## What is being asked
Would you reproduce each line below exactly, leaving every picture out?

## Study material
[Start of Attachment]

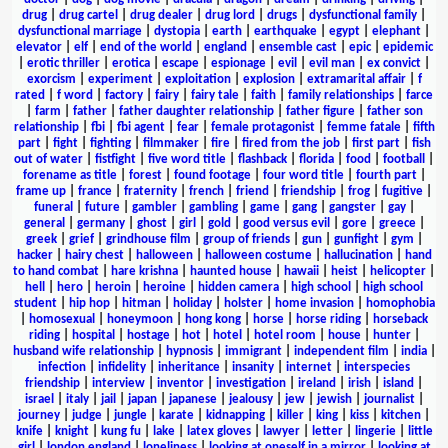
drug
|
drug cartel
|
drug dealer
|
drug lord
|
drugs
|
dysfunctional family
|
dysfunctional marriage
|
dystopia
|
earth
|
earthquake
|
egypt
|
elephant
|
elevator
|
elf
|
end of the world
|
england
|
ensemble cast
|
epic
|
epidemic
|
erotic thriller
|
erotica
|
escape
|
espionage
|
evil
|
evil man
|
ex convict
|
exorcism
|
experiment
|
exploitation
|
explosion
|
extramarital affair
|
f
rated
|
f word
|
factory
|
fairy
|
fairy tale
|
faith
|
family relationships
|
farce
|
farm
|
father
|
father daughter relationship
|
father figure
|
father son
relationship
|
fbi
|
fbi agent
|
fear
|
female protagonist
|
femme fatale
|
fifth
part
|
fight
|
fighting
|
filmmaker
|
fire
|
fired from the job
|
first part
|
fish
out of water
|
fistfight
|
five word title
|
flashback
|
florida
|
food
|
football
|
forename as title
|
forest
|
found footage
|
four word title
|
fourth part
|
frame up
|
france
|
fraternity
|
french
|
friend
|
friendship
|
frog
|
fugitive
|
funeral
|
future
|
gambler
|
gambling
|
game
|
gang
|
gangster
|
gay
|
general
|
germany
|
ghost
|
girl
|
gold
|
good versus evil
|
gore
|
greece
|
greek
|
grief
|
grindhouse film
|
group of friends
|
gun
|
gunfight
|
gym
|
hacker
|
hairy chest
|
halloween
|
halloween costume
|
hallucination
|
hand
to hand combat
|
hare krishna
|
haunted house
|
hawaii
|
heist
|
helicopter
|
hell
|
hero
|
heroin
|
heroine
|
hidden camera
|
high school
|
high school
student
|
hip hop
|
hitman
|
holiday
|
holster
|
home invasion
|
homophobia
|
homosexual
|
honeymoon
|
hong kong
|
horse
|
horse riding
|
horseback
riding
|
hospital
|
hostage
|
hot
|
hotel
|
hotel room
|
house
|
hunter
|
husband wife relationship
|
hypnosis
|
immigrant
|
independent film
|
india
|
infection
|
infidelity
|
inheritance
|
insanity
|
internet
|
interspecies
friendship
|
interview
|
inventor
|
investigation
|
ireland
|
irish
|
island
|
israel
|
italy
|
jail
|
japan
|
japanese
|
jealousy
|
jew
|
jewish
|
journalist
|
journey
|
judge
|
jungle
|
karate
|
kidnapping
|
killer
|
king
|
kiss
|
kitchen
|
knife
|
knight
|
kung fu
|
lake
|
latex gloves
|
lawyer
|
letter
|
lingerie
|
little
girl
|
london england
|
loneliness
|
looking at oneself in a mirror
|
looking at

[End of Attachment]

## Response to this task
drug
|
drug cartel
|
drug dealer
|
drug lord
|
drugs
|
dysfunctional family
|
dysfunctional marriage
|
dystopia
|
earth
|
earthquake
|
egypt
|
elephant
|
elevator
|
elf
|
end of the world
|
england
|
ensemble cast
|
epic
|
epidemic
|
erotic thriller
|
erotica
|
escape
|
espionage
|
evil
|
evil man
|
ex convict
|
exorcism
|
experiment
|
exploitation
|
explosion
|
extramarital affair
|
f
rated
|
f word
|
factory
|
fairy
|
fairy tale
|
faith
|
family relationships
|
farce
|
farm
|
father
|
father daughter relationship
|
father figure
|
father son
relationship
|
fbi
|
fbi agent
|
fear
|
female protagonist
|
femme fatale
|
fifth
part
|
fight
|
fighting
|
filmmaker
|
fire
|
fired from the job
|
first part
|
fish
out of water
|
fistfight
|
five word title
|
flashback
|
florida
|
food
|
football
|
forename as title
|
forest
|
found footage
|
four word title
|
fourth part
|
frame up
|
france
|
fraternity
|
french
|
friend
|
friendship
|
frog
|
fugitive
|
funeral
|
future
|
gambler
|
gambling
|
game
|
gang
|
gangster
|
gay
|
general
|
germany
|
ghost
|
girl
|
gold
|
good versus evil
|
gore
|
greece
|
greek
|
grief
|
grindhouse film
|
group of friends
|
gun
|
gunfight
|
gym
|
hacker
|
hairy chest
|
halloween
|
halloween costume
|
hallucination
|
hand
to hand combat
|
hare krishna
|
haunted house
|
hawaii
|
heist
|
helicopter
|
hell
|
hero
|
heroin
|
heroine
|
hidden camera
|
high school
|
high school
student
|
hip hop
|
hitman
|
holiday
|
holster
|
home invasion
|
homophobia
|
homosexual
|
honeymoon
|
hong kong
|
horse
|
horse riding
|
horseback
riding
|
hospital
|
hostage
|
hot
|
hotel
|
hotel room
|
house
|
hunter
|
husband wife relationship
|
hypnosis
|
immigrant
|
independent film
|
india
|
infection
|
infidelity
|
inheritance
|
insanity
|
internet
|
interspecies
friendship
|
interview
|
inventor
|
investigation
|
ireland
|
irish
|
island
|
israel
|
italy
|
jail
|
japan
|
japanese
|
jealousy
|
jew
|
jewish
|
journalist
|
journey
|
judge
|
jungle
|
karate
|
kidnapping
|
killer
|
king
|
kiss
|
kitchen
|
knife
|
knight
|
kung fu
|
lake
|
latex gloves
|
lawyer
|
letter
|
lingerie
|
little
girl
|
london england
|
loneliness
|
looking at oneself in a mirror
|
looking at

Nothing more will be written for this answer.